## Work request
Counting only lines below that contain the string "Veiligheid", give the total as a single number.

── Exercise input ──

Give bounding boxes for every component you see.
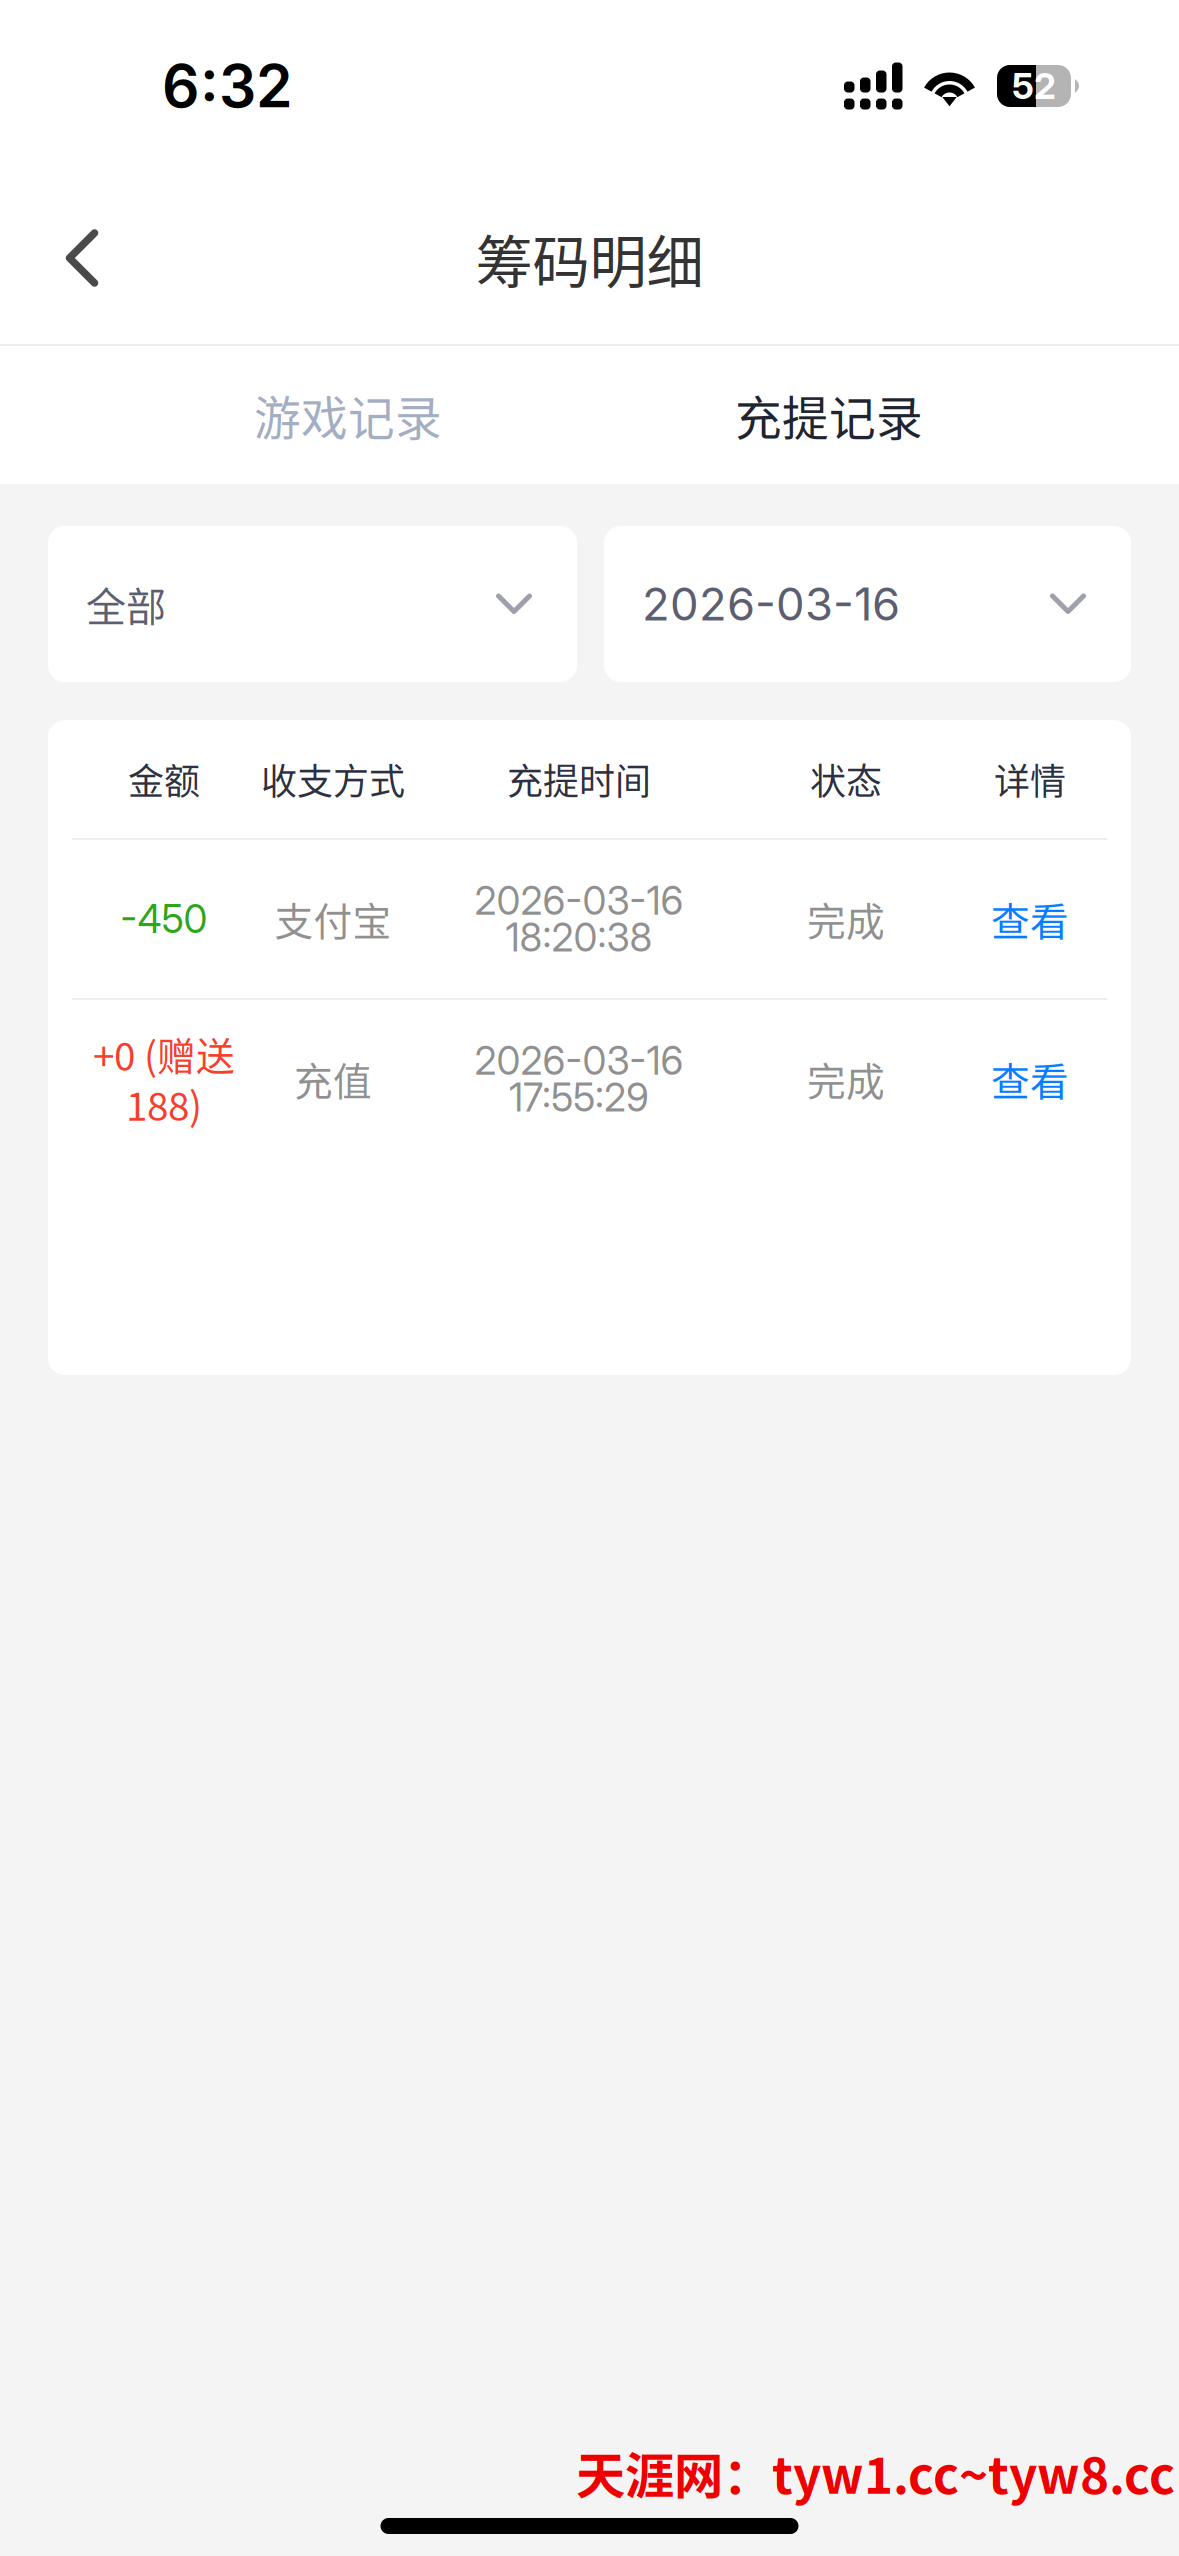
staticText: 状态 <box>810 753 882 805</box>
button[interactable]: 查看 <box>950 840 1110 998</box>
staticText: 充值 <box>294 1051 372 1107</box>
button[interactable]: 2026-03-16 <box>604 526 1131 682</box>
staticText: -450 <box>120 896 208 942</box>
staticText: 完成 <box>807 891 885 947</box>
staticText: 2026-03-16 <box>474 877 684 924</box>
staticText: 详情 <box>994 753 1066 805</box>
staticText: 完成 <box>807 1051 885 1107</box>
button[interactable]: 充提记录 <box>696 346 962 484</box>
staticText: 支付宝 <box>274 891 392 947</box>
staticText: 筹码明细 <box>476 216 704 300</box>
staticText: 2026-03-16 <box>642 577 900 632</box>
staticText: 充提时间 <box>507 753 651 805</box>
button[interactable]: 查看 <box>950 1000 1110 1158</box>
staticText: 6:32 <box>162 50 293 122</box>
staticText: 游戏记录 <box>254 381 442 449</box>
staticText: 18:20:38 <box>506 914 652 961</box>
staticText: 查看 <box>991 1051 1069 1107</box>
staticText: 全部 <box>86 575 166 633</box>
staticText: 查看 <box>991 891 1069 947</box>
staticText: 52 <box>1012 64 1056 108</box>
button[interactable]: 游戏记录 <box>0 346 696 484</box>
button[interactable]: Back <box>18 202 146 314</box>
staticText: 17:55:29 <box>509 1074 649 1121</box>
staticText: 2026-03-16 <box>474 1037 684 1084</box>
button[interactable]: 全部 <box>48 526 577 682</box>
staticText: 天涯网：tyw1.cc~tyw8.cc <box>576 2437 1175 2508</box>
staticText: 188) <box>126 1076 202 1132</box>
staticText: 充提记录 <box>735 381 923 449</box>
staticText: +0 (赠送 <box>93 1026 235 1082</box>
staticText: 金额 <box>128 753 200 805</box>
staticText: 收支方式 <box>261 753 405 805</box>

───
── Exercise input ──

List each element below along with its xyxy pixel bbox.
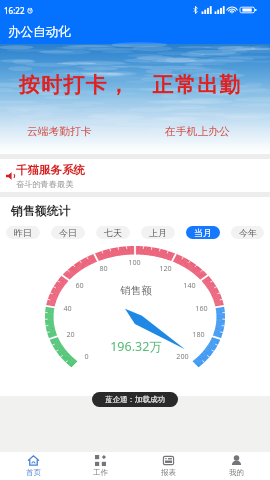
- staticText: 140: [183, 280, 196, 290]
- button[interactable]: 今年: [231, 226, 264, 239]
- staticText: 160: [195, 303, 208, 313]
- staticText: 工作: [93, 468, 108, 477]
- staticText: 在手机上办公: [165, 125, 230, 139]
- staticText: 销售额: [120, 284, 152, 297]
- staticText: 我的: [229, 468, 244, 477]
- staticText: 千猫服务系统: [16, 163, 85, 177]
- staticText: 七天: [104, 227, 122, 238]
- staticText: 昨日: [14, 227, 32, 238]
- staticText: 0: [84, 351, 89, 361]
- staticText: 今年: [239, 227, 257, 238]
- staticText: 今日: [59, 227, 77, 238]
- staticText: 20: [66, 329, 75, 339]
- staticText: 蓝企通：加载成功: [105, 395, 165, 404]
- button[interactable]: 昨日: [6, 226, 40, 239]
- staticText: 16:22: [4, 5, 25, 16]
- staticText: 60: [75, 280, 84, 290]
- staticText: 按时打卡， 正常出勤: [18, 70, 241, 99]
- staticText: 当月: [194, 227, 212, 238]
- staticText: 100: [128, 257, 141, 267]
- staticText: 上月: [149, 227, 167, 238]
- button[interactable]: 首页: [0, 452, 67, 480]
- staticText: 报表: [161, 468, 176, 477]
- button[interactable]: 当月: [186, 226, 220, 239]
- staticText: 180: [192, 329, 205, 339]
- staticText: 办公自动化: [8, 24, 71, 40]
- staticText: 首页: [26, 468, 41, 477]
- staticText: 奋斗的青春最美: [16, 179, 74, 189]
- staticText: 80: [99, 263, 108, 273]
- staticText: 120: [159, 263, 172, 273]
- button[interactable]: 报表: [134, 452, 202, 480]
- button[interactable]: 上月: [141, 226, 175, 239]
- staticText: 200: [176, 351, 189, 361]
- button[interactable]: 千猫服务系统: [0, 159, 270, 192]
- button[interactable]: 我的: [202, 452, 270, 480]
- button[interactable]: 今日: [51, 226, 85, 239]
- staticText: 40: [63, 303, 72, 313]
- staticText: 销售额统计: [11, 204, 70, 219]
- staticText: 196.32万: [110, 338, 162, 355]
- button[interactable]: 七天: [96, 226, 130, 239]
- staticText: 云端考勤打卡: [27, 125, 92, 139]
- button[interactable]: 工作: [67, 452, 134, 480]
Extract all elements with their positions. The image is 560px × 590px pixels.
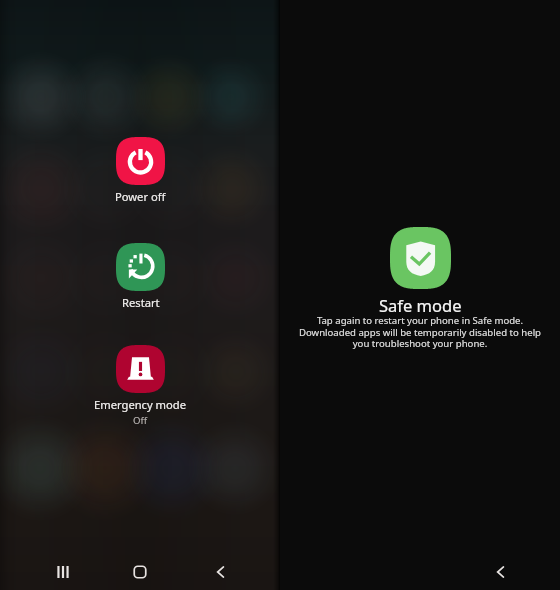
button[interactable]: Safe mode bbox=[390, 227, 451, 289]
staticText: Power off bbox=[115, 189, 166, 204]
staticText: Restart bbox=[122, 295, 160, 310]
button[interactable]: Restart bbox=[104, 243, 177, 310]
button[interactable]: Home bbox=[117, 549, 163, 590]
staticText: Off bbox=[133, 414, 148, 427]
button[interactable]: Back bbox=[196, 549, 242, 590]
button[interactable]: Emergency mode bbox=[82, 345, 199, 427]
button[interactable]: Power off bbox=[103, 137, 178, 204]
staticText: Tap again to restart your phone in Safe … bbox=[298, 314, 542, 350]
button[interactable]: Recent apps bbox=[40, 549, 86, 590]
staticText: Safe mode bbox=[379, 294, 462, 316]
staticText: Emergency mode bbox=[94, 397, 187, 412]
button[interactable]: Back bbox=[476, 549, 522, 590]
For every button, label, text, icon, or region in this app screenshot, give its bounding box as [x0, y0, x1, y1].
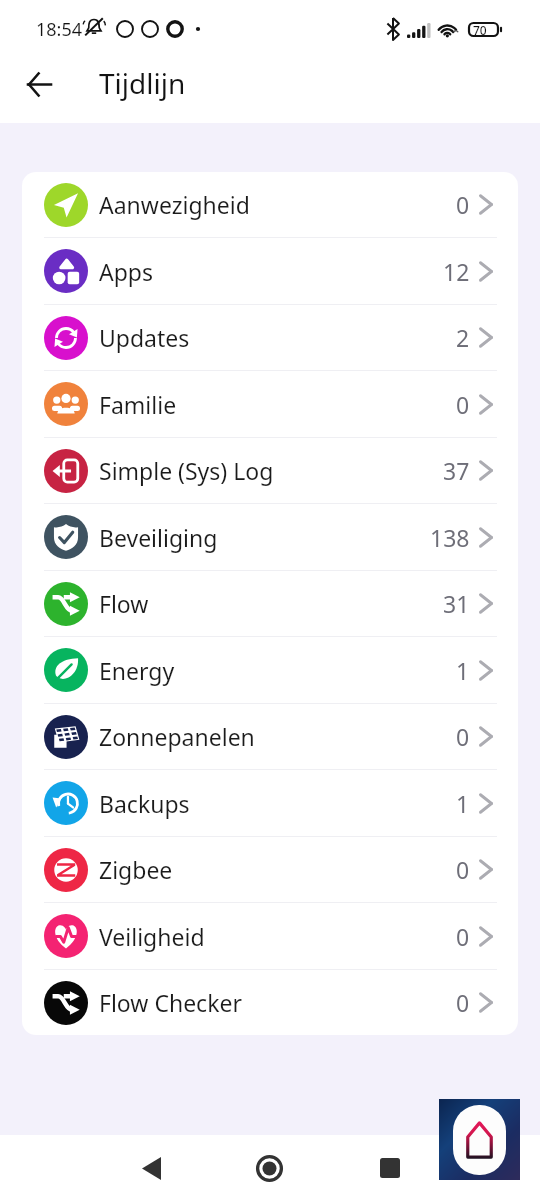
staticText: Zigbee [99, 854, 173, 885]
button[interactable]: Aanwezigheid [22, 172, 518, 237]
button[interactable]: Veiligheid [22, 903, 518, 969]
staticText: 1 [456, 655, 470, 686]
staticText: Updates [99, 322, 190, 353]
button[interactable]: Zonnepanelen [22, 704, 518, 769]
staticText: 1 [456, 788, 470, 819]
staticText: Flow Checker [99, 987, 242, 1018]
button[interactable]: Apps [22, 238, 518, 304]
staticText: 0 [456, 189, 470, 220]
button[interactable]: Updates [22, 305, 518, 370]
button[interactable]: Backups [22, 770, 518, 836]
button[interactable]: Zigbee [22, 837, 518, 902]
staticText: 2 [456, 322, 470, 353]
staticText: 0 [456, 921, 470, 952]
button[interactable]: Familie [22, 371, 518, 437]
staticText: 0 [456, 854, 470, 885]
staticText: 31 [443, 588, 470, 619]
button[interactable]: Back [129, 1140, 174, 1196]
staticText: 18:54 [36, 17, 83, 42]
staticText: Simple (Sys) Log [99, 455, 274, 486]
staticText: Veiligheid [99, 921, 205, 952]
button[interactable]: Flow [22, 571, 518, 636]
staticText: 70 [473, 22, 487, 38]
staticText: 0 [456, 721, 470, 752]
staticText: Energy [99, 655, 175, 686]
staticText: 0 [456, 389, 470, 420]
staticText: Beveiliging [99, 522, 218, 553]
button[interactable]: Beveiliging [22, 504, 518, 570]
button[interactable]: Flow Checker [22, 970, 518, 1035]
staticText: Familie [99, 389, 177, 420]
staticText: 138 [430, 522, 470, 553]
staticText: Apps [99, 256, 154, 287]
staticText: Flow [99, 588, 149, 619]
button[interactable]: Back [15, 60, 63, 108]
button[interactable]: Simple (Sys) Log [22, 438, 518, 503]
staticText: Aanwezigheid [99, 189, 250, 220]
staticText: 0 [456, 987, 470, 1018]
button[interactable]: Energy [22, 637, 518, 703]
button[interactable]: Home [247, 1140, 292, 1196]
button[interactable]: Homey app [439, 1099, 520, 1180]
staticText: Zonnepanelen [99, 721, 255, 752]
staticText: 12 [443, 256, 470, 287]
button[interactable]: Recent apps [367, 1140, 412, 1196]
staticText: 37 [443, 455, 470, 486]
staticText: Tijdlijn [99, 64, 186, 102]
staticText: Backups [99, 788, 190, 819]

───

## Result of the exercise
2